Participatory Action Research: An emergent reality?

Davydd Greenwood, William Foote Whyte and Ira Harkavy* argue that the discussions on PAR often miss two important dimensions – the participatory intent of the research process and the actual degree of participation achieved by a project. Like Andrea Cornwell and Rachel Jewkes (see post) they believe that it is very rare to see high levels of participation in a research project but they put forward quite different reasons for why this might happen. For Greenwood et al, PAR is fundamentally an emergent process – even if the researcher starts with a commitment to involve others, it is only over time that this becomes possible.

“Participation is a process that must be generated. It begins with participatory intent and continues by building participatory processes into the activity within the limits set by the participants and the conditions. To view participation as something that can be imposed is both naïve and morally suspect.”
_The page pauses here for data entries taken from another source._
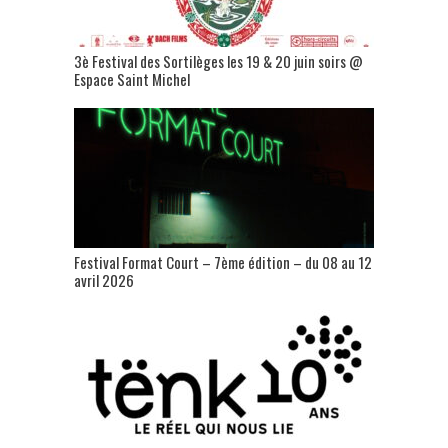
3è Festival des Sortilèges les 19 & 20 juin soirs @
Espace Saint Michel
Festival Format Court – 7ème édition – du 08 au 12
avril 2026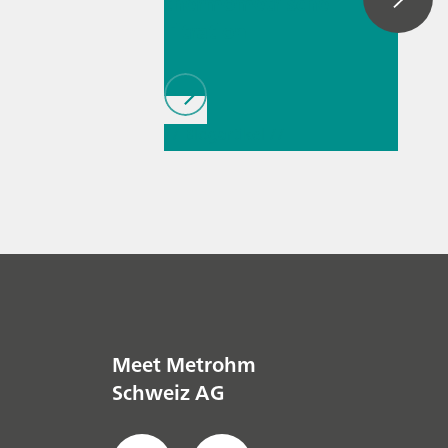
thermometrische
Titration
// Blogartikel
//
Titration
//
Direktmessung
Meet Metrohm
Schweiz AG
For Greenwood et al participation is shaped by three elements:

  • the character of the problems and the environmental conditions under study;
  • the aims and capacities of the research team;
  • and the skills of the professional researcher.
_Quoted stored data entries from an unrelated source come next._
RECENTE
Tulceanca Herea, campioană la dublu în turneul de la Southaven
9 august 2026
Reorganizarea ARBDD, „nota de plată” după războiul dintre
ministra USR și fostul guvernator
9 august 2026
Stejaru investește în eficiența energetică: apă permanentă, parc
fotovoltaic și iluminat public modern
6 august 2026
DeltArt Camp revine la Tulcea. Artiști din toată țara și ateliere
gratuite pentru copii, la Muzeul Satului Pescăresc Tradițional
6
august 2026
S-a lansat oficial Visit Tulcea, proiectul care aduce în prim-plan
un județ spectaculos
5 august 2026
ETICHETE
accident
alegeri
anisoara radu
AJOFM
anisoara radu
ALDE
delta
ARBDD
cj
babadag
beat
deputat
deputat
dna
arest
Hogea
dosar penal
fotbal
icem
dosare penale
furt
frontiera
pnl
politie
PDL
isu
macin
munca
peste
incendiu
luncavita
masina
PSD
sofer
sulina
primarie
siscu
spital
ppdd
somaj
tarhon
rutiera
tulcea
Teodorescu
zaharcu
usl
The rarity of PAR is because research situations do not make it possible for full scale PAR to emerge.

“The convergence of a professional social researcher who is an advocate for participatory action research, an organization willing and able to commit itself and its members to a broadly participatory and demanding process, and environmental conditions that permit a sustained process of participatory discussion research and analysis is unusual.”

To make their case they examine how PAR emerged in three different organizational settings – a large corporation (Xerox), a cooperative and a University (University of Pennsylvania) and community initiative.
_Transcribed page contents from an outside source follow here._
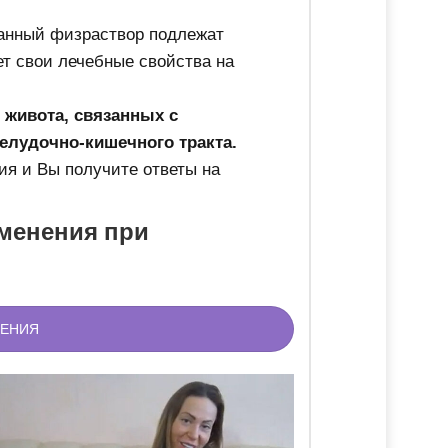
ванный физраствор подлежат
т свои лечебные свойства на
 живота, связанных с
елудочно-кишечного тракта.
ия и Вы получите ответы на
менения при
НЕНИЯ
Copiers, Cooperatives and Public Schools

All three organizations were facing a crisis. Xerox needed to find a way to cut costs in a competitive market, the Mondragon cooperative perceived its members were dissatisfied and the University of Pennsylvania was struggling to connect with their community. However, while each case started as an attempt to solve a particular kind of problem they gradually opened up into a much broader and deeper participatory action research process.

Xerox’s management and union developed an Employee Involvement Program that utilized ideas and theories from a variety of fields ranging from industrial engineering and cost accounting to organizational behaviour to cut its manufacturing costs, saving an estimated 900 jobs. The Mondragon cooperative’s initial aim to teach their members some social research techniques developed into a broad scale analysis of member commitment to cooperative goals and the need for organizational reforms to sustain those commitments. The University of Penn researchers engagement with community groups led to the formation of the West Philadelphia Improvement Corps, an internationally recognized school-based, school and neighbourhood revitalization program made possible by the coming together of different intellectual and practical approaches and disciplines such as community organizing, education, history, anthropology, organizational behavior, community medicine and social work. PAR is seen then as an “emergent intensifying process” that gains “increased dimension and depth through the entire research process”.

Bounded Participation?

For Greenwood et al, PAR emerges under certain conditions which raise a number of questions. How important is a crisis for PAR to emerge? Would it be possible for PAR to emerge without a crisis? What too are the similarities or differences (if any) between PAR that takes place within organizations and those that overlap multiple organizations? For example, do those who engage in PAR within organizations place less emphasis on marginalization and inequality? For example, Greenwood et al showcase PAR at Xerox but this is a collaboration to solve a problem of sustaining existing organizational arrangements rather than fundamentally alter them (see page on PAR challenges at Argyris and Schon’s paper which directly examines the Xerox case).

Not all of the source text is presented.